Forward Passes and Backpropagation in Neural Networks

26 Dec 2016

Let $f$ be a function of $n$ inputs $x = (x_1, …, x_n)$. Then $f$ is the result of a sequence of binary operations and compositions on $x$.

To help visualize backpropagation, we can encode these binary operations and compositions in a graph, with the inputs on one end and $f(\cdot)$ on the other. Below is one example.

backprop

The minor complication is that, in general, some function like $g = x_1+x_2$ can be represented several times in $f$ (eg, $f = (x_1 + x_2)^2 + \frac{x_3}{x_1+x_2}$). Should we treat each instance of $g$ as the same node, or separate nodes? It depends on whether you want cycles in the graph. If our graph permitted cycles, we could have a single node for $g$ with multiple paths to $f$. Otherwise, we could have a separate node for each instance, and ultimately two sets of the input nodes $x_1$ and $x_2$.

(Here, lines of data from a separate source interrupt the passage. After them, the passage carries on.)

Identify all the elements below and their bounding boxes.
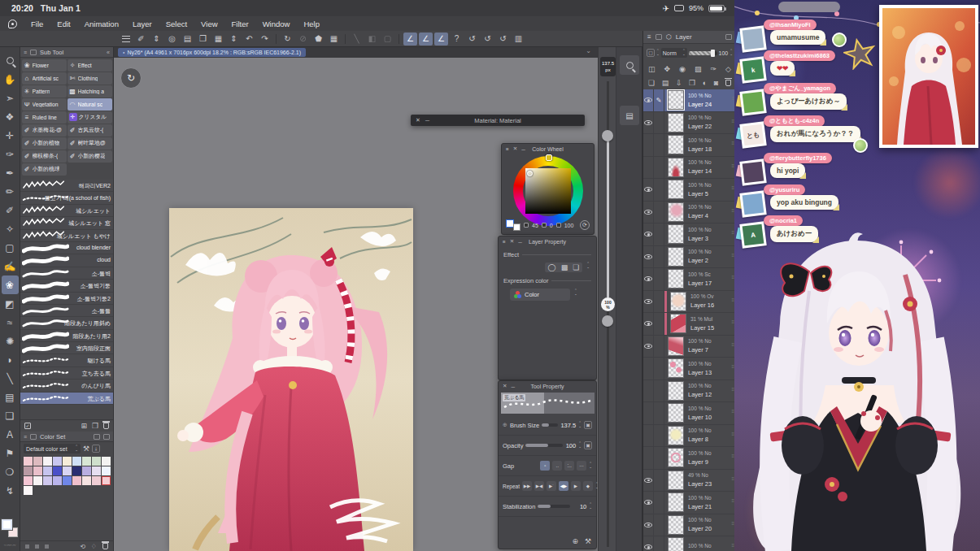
layer-visibility-cell[interactable] bbox=[643, 246, 654, 268]
eye-icon[interactable] bbox=[644, 299, 652, 304]
layer-thumbnail[interactable] bbox=[668, 471, 684, 490]
menu-filter[interactable]: Filter bbox=[232, 20, 249, 28]
brush-item[interactable]: 室内階段正面 bbox=[20, 342, 113, 354]
brush-item[interactable]: 소-돌벽기둥2 bbox=[20, 293, 113, 305]
save-options-icon[interactable]: ⇕ bbox=[227, 33, 241, 46]
subtool-group-11[interactable]: ✐古风云纹-( bbox=[68, 124, 112, 137]
layer-edit-cell[interactable] bbox=[654, 358, 664, 380]
color-swatch[interactable] bbox=[24, 486, 33, 495]
edit-in-clip-studio-icon[interactable]: ✐ bbox=[134, 33, 148, 46]
layer-edit-cell[interactable] bbox=[654, 291, 664, 313]
draft-layer-icon[interactable]: ✑ bbox=[711, 65, 717, 73]
color-swatch[interactable] bbox=[72, 466, 81, 475]
color-swatch[interactable] bbox=[63, 457, 72, 466]
color-swatch[interactable] bbox=[53, 476, 62, 485]
gap-stepper[interactable]: ⌃⌄ bbox=[589, 462, 592, 469]
brush-item[interactable]: 소-돌벽 bbox=[20, 267, 113, 280]
layer-visibility-cell[interactable] bbox=[643, 492, 654, 514]
color-swatch[interactable] bbox=[102, 466, 111, 475]
layer-row[interactable]: 100 % NoLayer 7≡ bbox=[643, 336, 736, 358]
edit-colorset-icon[interactable]: ⚒ bbox=[83, 445, 89, 453]
layer-visibility-cell[interactable] bbox=[643, 89, 654, 111]
repeat-option-5[interactable]: ◆ bbox=[583, 481, 593, 491]
stabilization-slider[interactable] bbox=[538, 505, 570, 508]
eraser-tool-icon[interactable]: ◩ bbox=[2, 294, 19, 313]
layer-edit-cell[interactable] bbox=[654, 425, 664, 447]
crop-frame-icon[interactable]: ▦ bbox=[327, 33, 341, 46]
brush-item[interactable]: 소-돌벽기둥 bbox=[20, 280, 113, 292]
subtool-group-10[interactable]: ✐水墨梅花-@ bbox=[22, 124, 67, 137]
new-file-icon[interactable]: ▤ bbox=[181, 33, 194, 46]
polyline-tool-icon[interactable]: ⚑ bbox=[2, 444, 19, 462]
close-icon[interactable]: ✕ bbox=[510, 238, 514, 245]
clip-to-layer-icon[interactable]: ◫ bbox=[648, 65, 656, 73]
layer-thumbnail[interactable] bbox=[670, 292, 686, 311]
menu-layer[interactable]: Layer bbox=[133, 20, 152, 28]
color-swatch[interactable] bbox=[24, 476, 33, 485]
material-panel-titlebar[interactable]: ✕ ─ Material: Material bbox=[411, 115, 585, 126]
color-swatch[interactable] bbox=[43, 466, 52, 475]
small-view-icon[interactable] bbox=[25, 544, 29, 549]
main-menu-icon[interactable] bbox=[119, 33, 133, 46]
repeat-option-4[interactable]: ▶ bbox=[571, 481, 581, 491]
layer-edit-cell[interactable] bbox=[654, 447, 664, 469]
eye-icon[interactable] bbox=[644, 98, 652, 102]
eye-icon[interactable] bbox=[644, 120, 652, 125]
layer-thumbnail[interactable] bbox=[668, 448, 684, 467]
subtool-group-12[interactable]: ✐小新的植物 bbox=[22, 137, 67, 150]
menu-edit[interactable]: Edit bbox=[57, 20, 70, 28]
subtool-group-9[interactable]: ✛クリスタル bbox=[68, 111, 112, 124]
layer-visibility-cell[interactable] bbox=[643, 134, 654, 156]
size-slider-knob[interactable] bbox=[602, 130, 613, 141]
color-swatch[interactable] bbox=[43, 457, 52, 466]
eyedropper-tool-icon[interactable]: ✑ bbox=[2, 145, 19, 163]
layer-row[interactable]: 100 % NoLayer 10≡ bbox=[643, 402, 736, 425]
gradient-disabled-icon[interactable]: ◧ bbox=[365, 33, 379, 46]
tone-effect-icon[interactable]: ▩ bbox=[561, 263, 568, 271]
minimize-icon[interactable]: ─ bbox=[511, 384, 515, 389]
brush-item[interactable]: 소-돌들 bbox=[20, 305, 113, 317]
color-swatch[interactable] bbox=[33, 466, 42, 475]
fg-bg-color-swatches[interactable] bbox=[506, 219, 520, 231]
repeat-option-3[interactable]: ◀▶ bbox=[559, 481, 568, 491]
frame-border-tool-icon[interactable]: ❏ bbox=[2, 406, 19, 425]
menu-window[interactable]: Window bbox=[263, 20, 290, 28]
layer-visibility-cell[interactable] bbox=[643, 536, 654, 551]
figure-tool-icon[interactable]: ↯ bbox=[2, 481, 19, 500]
subtool-group-13[interactable]: ✐树叶草地@ bbox=[68, 137, 112, 150]
hue-marker[interactable] bbox=[546, 154, 552, 161]
brush-size-value[interactable]: 137.5 bbox=[560, 422, 576, 429]
opacity-stepper[interactable]: ⌃⌄ bbox=[578, 442, 581, 449]
layer-thumbnail[interactable] bbox=[668, 202, 684, 222]
fill-tool-icon[interactable]: ◗ bbox=[2, 350, 19, 369]
opacity-slider-track[interactable] bbox=[607, 328, 609, 547]
fg-color-swatch[interactable] bbox=[2, 519, 12, 530]
layer-edit-cell[interactable] bbox=[654, 380, 664, 402]
layer-thumbnail[interactable] bbox=[668, 269, 684, 289]
opacity-slider-knob[interactable] bbox=[602, 315, 613, 327]
canvas-rotate-reset-button[interactable]: ↻ bbox=[120, 67, 142, 89]
layer-row[interactable]: 100 % NoLayer 12≡ bbox=[643, 380, 736, 403]
layer-thumbnail[interactable] bbox=[668, 403, 684, 423]
layer-edit-cell[interactable] bbox=[654, 179, 664, 201]
screen-mirroring-icon[interactable] bbox=[674, 5, 684, 11]
move-layer-tool-icon[interactable]: ✛ bbox=[2, 126, 19, 145]
expression-chevrons-icon[interactable]: ⌃⌄ bbox=[574, 289, 577, 296]
layer-edit-cell[interactable] bbox=[654, 268, 664, 290]
layer-thumbnail[interactable] bbox=[670, 314, 686, 333]
layer-edit-cell[interactable] bbox=[654, 470, 664, 492]
brush-item[interactable]: 立ち去る馬 bbox=[20, 367, 113, 380]
brush-size-dynamics-button[interactable]: ▣ bbox=[584, 421, 592, 429]
add-subtool-icon[interactable]: ⊞ bbox=[81, 422, 87, 430]
color-swatch[interactable] bbox=[102, 457, 111, 466]
subtool-group-4[interactable]: ✳Pattern bbox=[22, 85, 67, 98]
brush-item[interactable]: cloud bbox=[20, 254, 113, 267]
colorset-preset-dropdown[interactable]: Default color set ⌃⌄ bbox=[24, 444, 81, 453]
layer-thumbnail[interactable] bbox=[668, 90, 684, 110]
layer-opacity-stepper[interactable]: ⌃⌄ bbox=[730, 50, 733, 56]
marker-tool-icon[interactable]: ✏ bbox=[2, 182, 19, 201]
eye-icon[interactable] bbox=[644, 187, 652, 192]
layer-thumbnail[interactable] bbox=[668, 537, 684, 551]
layer-thumbnail[interactable] bbox=[668, 426, 684, 445]
brush-item[interactable]: 물고기 떼(a school of fish) bbox=[20, 192, 113, 204]
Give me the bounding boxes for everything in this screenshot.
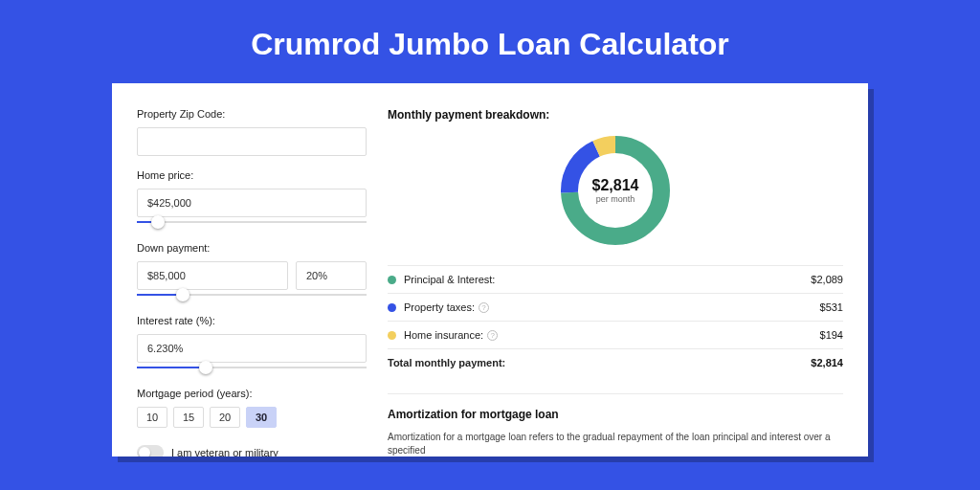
legend-total-label: Total monthly payment: (388, 357, 811, 368)
period-option-10[interactable]: 10 (137, 407, 167, 428)
home-price-label: Home price: (137, 169, 367, 181)
legend-value: $194 (820, 329, 843, 341)
zip-label: Property Zip Code: (137, 108, 367, 120)
page-title: Crumrod Jumbo Loan Calculator (0, 0, 980, 83)
interest-rate-slider[interactable] (137, 365, 367, 374)
legend-row-insurance: Home insurance: ? $194 (388, 322, 843, 349)
legend-value: $531 (820, 301, 843, 313)
info-icon[interactable]: ? (487, 330, 498, 341)
amortization-header: Amortization for mortgage loan (388, 393, 843, 421)
dot-icon (388, 276, 396, 284)
input-panel: Property Zip Code: Home price: Down paym… (137, 108, 367, 445)
legend-label: Home insurance: ? (404, 329, 820, 341)
home-price-slider[interactable] (137, 219, 367, 229)
breakdown-header: Monthly payment breakdown: (388, 108, 843, 122)
dot-icon (388, 303, 396, 312)
info-icon[interactable]: ? (479, 302, 489, 313)
down-payment-pct-input[interactable] (296, 261, 367, 290)
interest-rate-label: Interest rate (%): (137, 315, 367, 326)
legend-label: Principal & Interest: (404, 274, 811, 285)
legend-total-value: $2,814 (811, 357, 843, 368)
down-payment-input[interactable] (137, 261, 288, 290)
legend-row-taxes: Property taxes: ? $531 (388, 294, 843, 322)
breakdown-panel: Monthly payment breakdown: $2,814 per mo… (388, 108, 843, 445)
legend-row-total: Total monthly payment: $2,814 (388, 349, 843, 376)
period-option-20[interactable]: 20 (210, 407, 240, 428)
down-payment-label: Down payment: (137, 242, 367, 254)
veteran-label: I am veteran or military (171, 447, 278, 457)
period-option-30[interactable]: 30 (246, 407, 277, 428)
amortization-text: Amortization for a mortgage loan refers … (388, 431, 843, 457)
interest-rate-input[interactable] (137, 334, 367, 363)
dot-icon (388, 331, 396, 340)
breakdown-legend: Principal & Interest: $2,089 Property ta… (388, 265, 843, 376)
zip-input[interactable] (137, 127, 367, 156)
legend-value: $2,089 (811, 274, 843, 285)
donut-amount: $2,814 (592, 177, 639, 194)
legend-row-principal: Principal & Interest: $2,089 (388, 266, 843, 294)
period-option-15[interactable]: 15 (173, 407, 204, 428)
donut-subtext: per month (596, 194, 635, 204)
mortgage-period-label: Mortgage period (years): (137, 388, 367, 399)
mortgage-period-group: 10 15 20 30 (137, 407, 367, 428)
payment-donut-chart: $2,814 per month (558, 133, 673, 248)
down-payment-slider[interactable] (137, 292, 367, 301)
calculator-card: Property Zip Code: Home price: Down paym… (112, 83, 868, 457)
legend-label: Property taxes: ? (404, 301, 820, 313)
home-price-input[interactable] (137, 189, 367, 217)
veteran-toggle[interactable] (137, 445, 164, 457)
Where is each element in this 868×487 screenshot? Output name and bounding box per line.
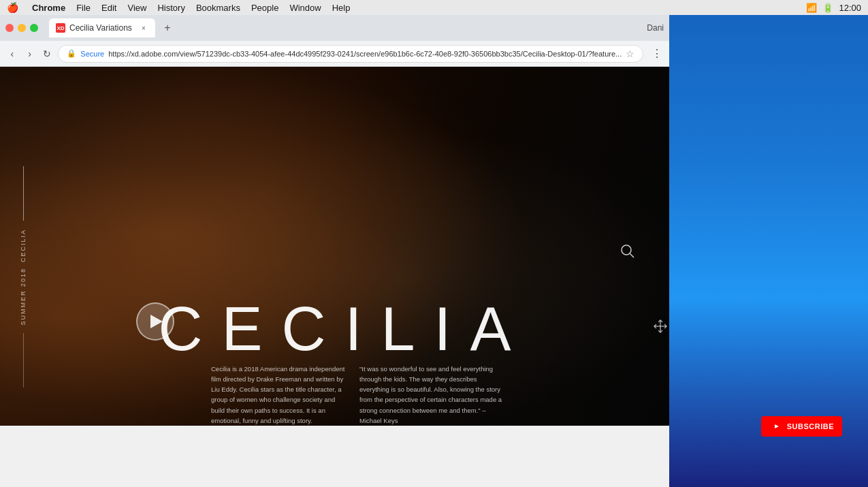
menu-help[interactable]: Help — [332, 3, 351, 13]
tab-close-button[interactable]: × — [139, 23, 148, 33]
chrome-title-bar: XD Cecilia Variations × + Dani — [0, 15, 669, 41]
menu-people[interactable]: People — [251, 3, 278, 13]
chrome-user: Dani — [647, 23, 664, 33]
reload-button[interactable]: ↻ — [41, 45, 54, 63]
quote-text: "It was so wonderful to see and feel eve… — [359, 364, 502, 426]
bookmark-star-icon[interactable]: ☆ — [626, 48, 634, 59]
menu-window[interactable]: Window — [289, 3, 321, 13]
youtube-icon — [769, 422, 783, 431]
tab-bar: XD Cecilia Variations × + — [49, 18, 641, 37]
menu-bookmarks[interactable]: Bookmarks — [196, 3, 240, 13]
side-text-title: CECILIA — [20, 229, 27, 262]
side-line-top — [23, 166, 24, 221]
hero-section: CECILIA SUMMER 2018 — [0, 67, 669, 487]
chrome-menu-button[interactable]: ⋮ — [650, 45, 664, 63]
hero-title: CECILIA — [0, 294, 669, 364]
tab-favicon: XD — [56, 23, 65, 33]
address-bar[interactable]: 🔒 Secure https://xd.adobe.com/view/57123… — [58, 45, 643, 63]
search-icon[interactable] — [620, 244, 637, 260]
side-text-container: CECILIA SUMMER 2018 — [20, 67, 27, 487]
battery-icon: 🔋 — [822, 3, 833, 13]
clock: 12:00 — [839, 3, 861, 13]
new-tab-button[interactable]: + — [158, 18, 177, 37]
apple-icon: 🍎 — [7, 2, 18, 13]
menu-history[interactable]: History — [157, 3, 184, 13]
menu-view[interactable]: View — [127, 3, 146, 13]
website-content: CECILIA SUMMER 2018 — [0, 67, 669, 487]
maximize-button[interactable] — [30, 24, 38, 32]
menu-chrome[interactable]: Chrome — [32, 3, 65, 13]
tab-title: Cecilia Variations — [69, 23, 132, 33]
minimize-button[interactable] — [18, 24, 26, 32]
secure-icon: 🔒 — [67, 49, 76, 58]
secure-label: Secure — [80, 50, 104, 58]
svg-line-1 — [630, 254, 634, 258]
chrome-toolbar: ‹ › ↻ 🔒 Secure https://xd.adobe.com/view… — [0, 41, 669, 67]
menu-bar-right: 📶 🔋 12:00 — [806, 3, 861, 13]
subscribe-label: SUBSCRIBE — [787, 422, 834, 430]
svg-point-0 — [622, 245, 631, 255]
wifi-icon: 📶 — [806, 3, 817, 13]
youtube-subscribe-button[interactable]: SUBSCRIBE — [761, 416, 842, 437]
window-controls — [5, 24, 38, 32]
back-button[interactable]: ‹ — [5, 45, 19, 63]
bottom-area — [0, 426, 669, 487]
menu-edit[interactable]: Edit — [101, 3, 116, 13]
macos-menu-bar: 🍎 Chrome File Edit View History Bookmark… — [0, 0, 868, 15]
forward-button[interactable]: › — [23, 45, 37, 63]
url-text: https://xd.adobe.com/view/571239dc-cb33-… — [108, 50, 622, 58]
description-text: Cecilia is a 2018 American drama indepen… — [211, 364, 347, 426]
chrome-window: XD Cecilia Variations × + Dani ‹ › ↻ 🔒 S… — [0, 15, 669, 487]
active-tab[interactable]: XD Cecilia Variations × — [49, 18, 155, 37]
close-button[interactable] — [5, 24, 14, 32]
menu-file[interactable]: File — [76, 3, 91, 13]
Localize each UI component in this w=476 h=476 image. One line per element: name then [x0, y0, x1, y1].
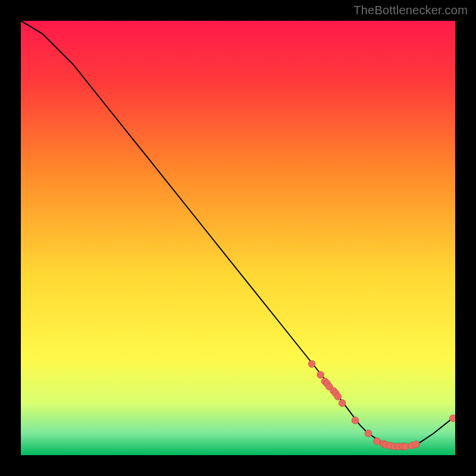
gradient-background [21, 21, 455, 455]
plot-area [21, 21, 455, 455]
scatter-dot [334, 393, 342, 400]
scatter-dot [308, 361, 315, 368]
scatter-dot [317, 371, 324, 378]
chart-container: TheBottlenecker.com [0, 0, 476, 476]
scatter-dot [374, 438, 381, 445]
scatter-dot [402, 443, 409, 450]
scatter-dot [412, 441, 419, 448]
scatter-dot [449, 415, 455, 422]
scatter-dot [352, 417, 359, 424]
watermark-text: TheBottlenecker.com [353, 4, 468, 17]
scatter-dot [339, 399, 346, 406]
scatter-dot [365, 430, 372, 437]
chart-svg [21, 21, 455, 455]
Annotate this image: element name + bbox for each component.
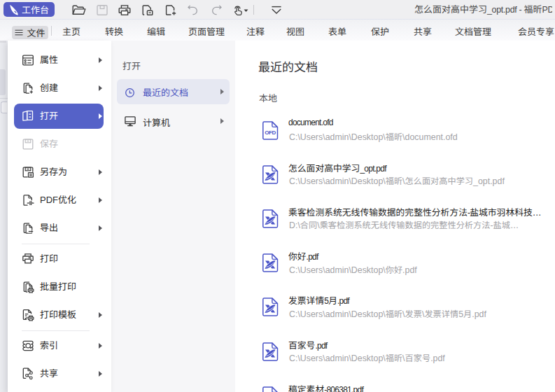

I prefer to think about trees (I’ll explain why shortly), so let us exclude cycles, ie we consider every instance of a function as a different node. A tree $G=(V, E)$ can be constructed such that, for $x=t$, the values and partial derivatives of the inputs, intermediate values, and final output are easily computed and stored. So, a node $v$ associated with function $q$ stores:

the output of $q| _ {x=t}$, computed via a simple operation on $v$’s children; and
$\frac{\partial f}{\partial q}| _ {x=t}$, computed as the product of $\frac{\partial f}{\partial r}| _ {x=t}$ (stored in $\text{parent}(v)$) and $\frac{\partial r}{\partial q}| _ {x=t}$, where $r$ is the function associated with $\text{parent}(v)$.

The forward pass is simply computing (1) for all nodes (from $x$ to $f$). Backpropagation is computing (2) for all nodes (from $f$ to $x$). Backpropagation requires knowing the values of the intermediate functions at each node, so the forward pass must be done first.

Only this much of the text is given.